§ **WHAT TO PRODUCE**:
Go through the data and copy each line where the word "Музика" shows up.

(Data extracted from a collection)
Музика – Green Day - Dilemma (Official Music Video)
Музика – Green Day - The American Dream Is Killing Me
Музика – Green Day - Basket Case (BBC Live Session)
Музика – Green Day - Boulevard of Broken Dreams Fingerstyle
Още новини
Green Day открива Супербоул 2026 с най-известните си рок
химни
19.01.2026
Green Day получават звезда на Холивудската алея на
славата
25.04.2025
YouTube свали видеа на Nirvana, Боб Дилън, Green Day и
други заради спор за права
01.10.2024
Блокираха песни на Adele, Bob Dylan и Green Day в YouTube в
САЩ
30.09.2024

...

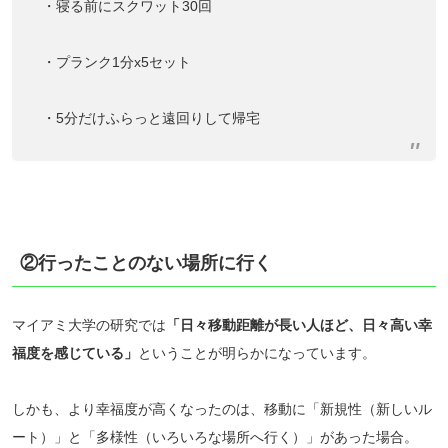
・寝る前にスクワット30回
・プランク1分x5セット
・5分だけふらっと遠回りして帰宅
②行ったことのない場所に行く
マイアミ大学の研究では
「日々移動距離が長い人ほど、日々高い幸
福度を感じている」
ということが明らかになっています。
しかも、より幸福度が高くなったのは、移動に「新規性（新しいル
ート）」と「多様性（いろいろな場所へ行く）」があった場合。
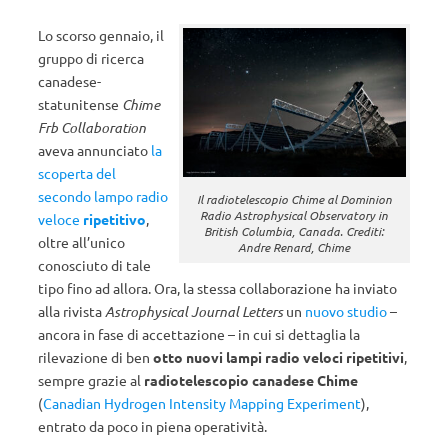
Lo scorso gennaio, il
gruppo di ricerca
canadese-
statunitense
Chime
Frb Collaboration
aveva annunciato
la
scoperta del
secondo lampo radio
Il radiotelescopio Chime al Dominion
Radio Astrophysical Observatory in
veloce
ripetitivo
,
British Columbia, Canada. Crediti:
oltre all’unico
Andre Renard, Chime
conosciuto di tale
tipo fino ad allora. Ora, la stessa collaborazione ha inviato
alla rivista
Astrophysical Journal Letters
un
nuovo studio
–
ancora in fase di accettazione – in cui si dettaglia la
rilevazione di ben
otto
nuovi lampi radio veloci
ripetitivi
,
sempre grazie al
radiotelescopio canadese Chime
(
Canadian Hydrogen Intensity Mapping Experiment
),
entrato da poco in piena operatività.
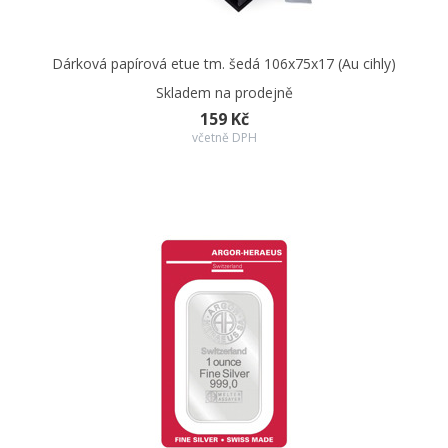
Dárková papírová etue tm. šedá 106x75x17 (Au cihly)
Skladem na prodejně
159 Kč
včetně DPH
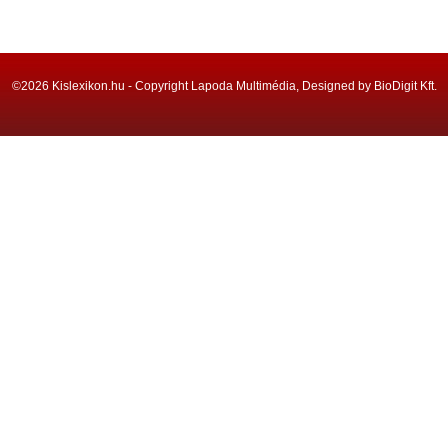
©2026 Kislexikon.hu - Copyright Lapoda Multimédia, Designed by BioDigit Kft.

§ **WRITTEN RESPONSE**:
Музика – Green Day - Dilemma (Official Music Video)
Музика – Green Day - The American Dream Is Killing Me
Музика – Green Day - Basket Case (BBC Live Session)
Музика – Green Day - Boulevard of Broken Dreams Fingerstyle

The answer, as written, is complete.